Tip 1: You can make endless variations, or use leftovers in your wrap. The other day I had a wrap with oven roasted spicy cauliflower and avocado with tahini dressing, simply fabulous and ready in 2 minutes (time to warm up the cauliflower and wraps).

Tip 2: you can replace the vegan chick’pieces by (home-made) seitan or well marinated tofu or tempeh or pulses, ….

Om shanti -ॐ शान्ति


2 Comments

Vegan recipe: quinoa & lentils with roasted cauliflower & tahini dressing Ⓥ

On a lazy sunday evening I decided to cook some soul food. Hence I came up with the following recipe. You can replace the parsley with cilantro or mint. You can replace the cauliflower by broccoli or kale. The quantities are estimates, I used these and have enough food for 3 to 4 meals :-).

I’ve shared the recipe for the roasted cauliflower before here.

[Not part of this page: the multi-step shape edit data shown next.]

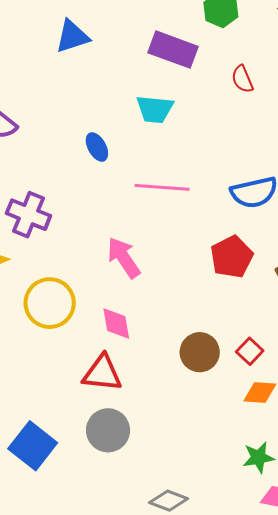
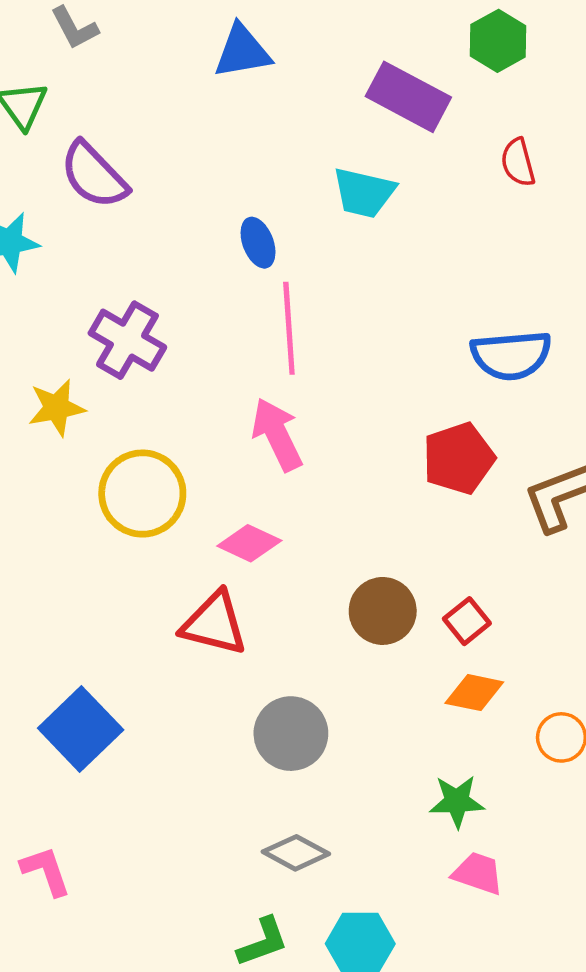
pink line: (162, 187) -> (289, 328), moved, turned 74
pink diamond: (116, 323) -> (249, 543), turned -63
gray circle: (108, 430) -> (291, 734), moved

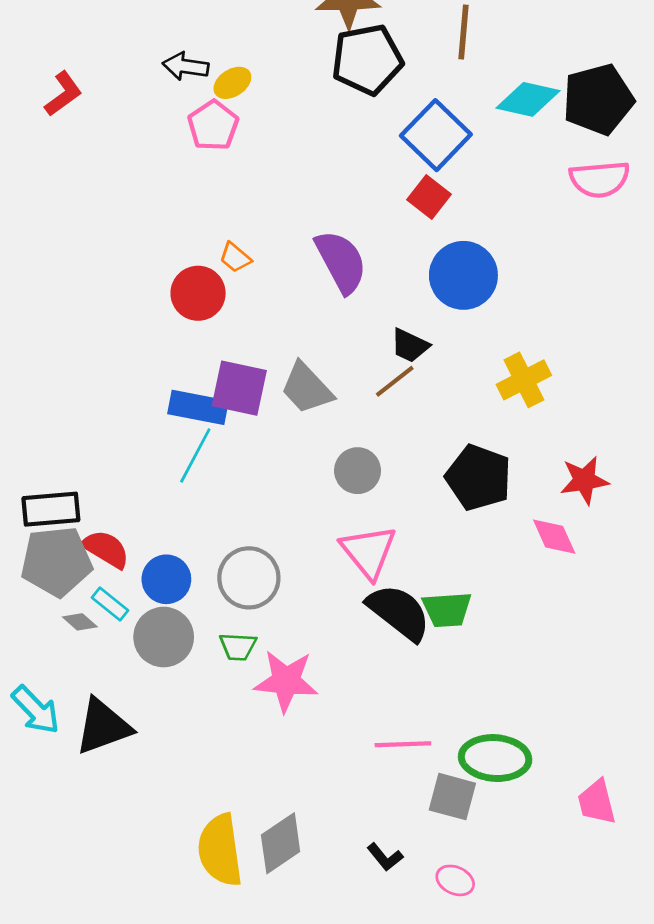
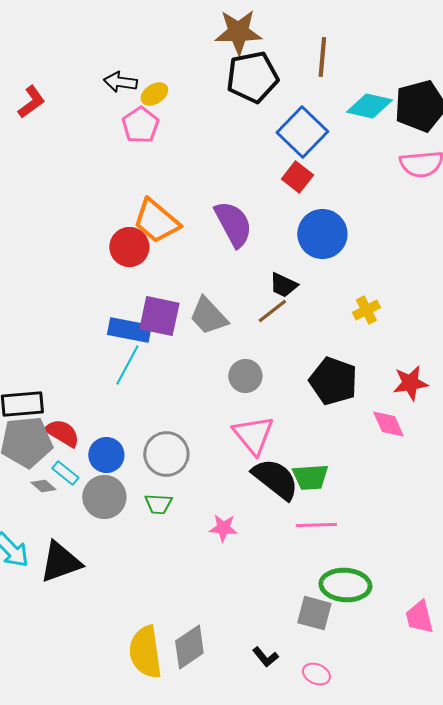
orange trapezoid: (235, 257) -> (156, 221), size x2.0
yellow cross: (524, 380) -> (366, 310), size x0.7
pink star: (286, 681) -> (223, 528), moved, size x0.6
pink line: (403, 744) -> (316, 525), moved

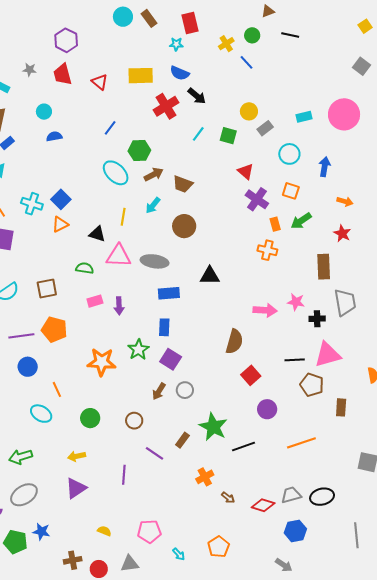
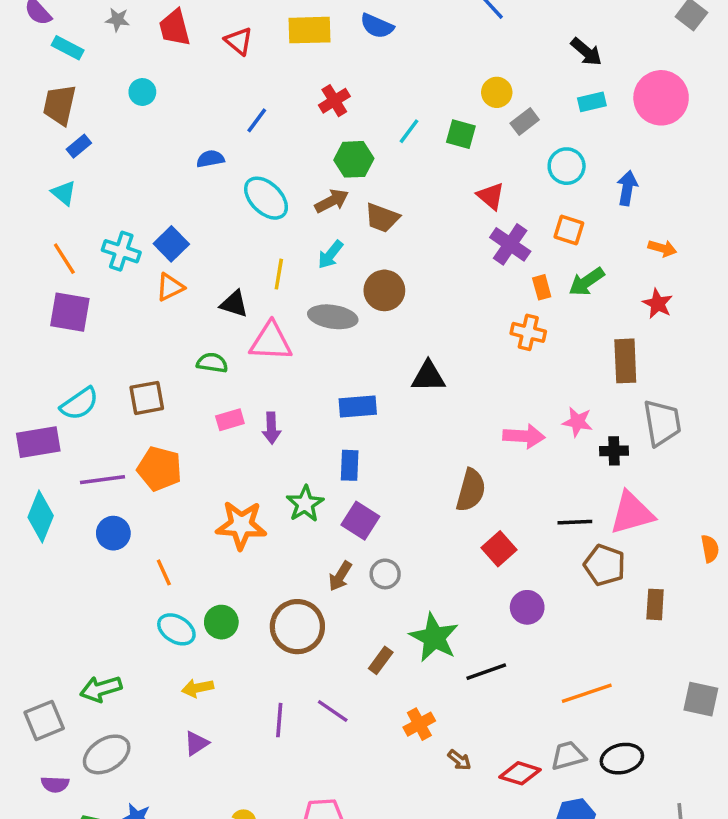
black arrow: (197, 96) -> (586, 52), moved
red cross: (166, 106) -> (334, 101), moved, size x0.7
blue semicircle: (54, 136) -> (210, 159), moved
green hexagon: (139, 151) -> (354, 159), moved
gray ellipse: (155, 261) -> (333, 317), moved
cyan ellipse: (41, 414) -> (176, 629), moved
brown circle: (134, 421) -> (297, 627), size x1.8
orange line: (301, 443) -> (587, 693), moved
purple line: (155, 453) -> (333, 711), moved
purple triangle: (76, 488) -> (196, 743), size x0.7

You can make the tahini dressing in a larger quantity, it stays well for a couple of days (or even a week) if you keep it in the fridge and tastes great on a variety of dishes (in wraps, on salads, …).

Ingredients (4P)

  • 1 cup of quinoa
  • 1 cm ginger root (or more)
  • 1 or 2 garlic cloves (optional)
  • Coconut oil
  • 1 cauliflower
  • Spices mix (garam masala, turmeric, cinnamon, paprika, cumin, …), about 1 tsp of each of the herbs of your choice
  • Black pepper
  • Salt
  • Olive oil
  • Fresh parsley
  • 1 cup of lentils (I used brown lentils)
  • 1 tsp of summer savory (dried herbs, to improve digestion)
  • 2 tsp of tahin
  • Juice of 1/2 a lemon (1 to 2 tsp)

Preparation

  1. quinoa lentils cauliflower tahiniCut the cauliflower in florets (equal size) and wash
  2. Prepare the spice mix for the cauliflower: mix enough olive oil with the spice mix to coat all the cauliflower florets, add some salt & pepper, leave to soak in the spice mix for about 15′
  3. Rinse the quinoa
  4. Rinse the lentils
  5. Boil water (2 cups for the quinoa and the lentils each)
  6. Preheat the oven at 180°
  7. Put the cauliflower florets on a baking sheet in the oven for about 30′, turn the florets after about 15′
  8. Meanwhile, add 2 cups of boiling water to the lentils, add the summer savor herbs and leave to simmer until all the water is absorbed (about 20′), add salt only when the lentils are cooked
  9. Peel and cut the ginger & garlic, stir fry in some coconut oil
  10. Add the rinsed quinoa and stir for 1 or 2 minutes, add some salt (if desired)
  11. Add the boiling water to the quinoa mixture and leave to simmer until all the water is absorbed (about 20′)
  12. Wash the parsley and cut using scissors
  13. Mix the tahin with 1 or 2 tsp of lemon juice and 2 to 4 tbsp of water to obtain the desired consistency. If it’s too thin, add more tahin, if it’s too thick, add more water. You can add a pinch of salt & some pepper
  14. Blend the lentils in with the cooked quinoa, add the parsley, decorate with the roasted cauliflower florets and sprinkle the tahini dressing on top.

Health benefits of tahini

  1. t’s rich in minerals such as phosphorus, lecithin, magnesium, potassium and iron.
  2. It’s a good source of Methionine, which aids in liver detoxification.
  3. It’s one of the best sources of calcium out there.
  4. It’s high in vitamin E and vitamins B1, B2, B3, B5 and B15.
  5. Helps to promote healthy cell growth.
  6. Prevent anemia.
  7. Helps to maintain healthy skin and muscle tone.
  8. It has 20% complete protein, making it a higher protein source than most nuts.
  9. It’s easy for your body to digest because of its high alkaline mineral content, which is great for assisting in weight loss.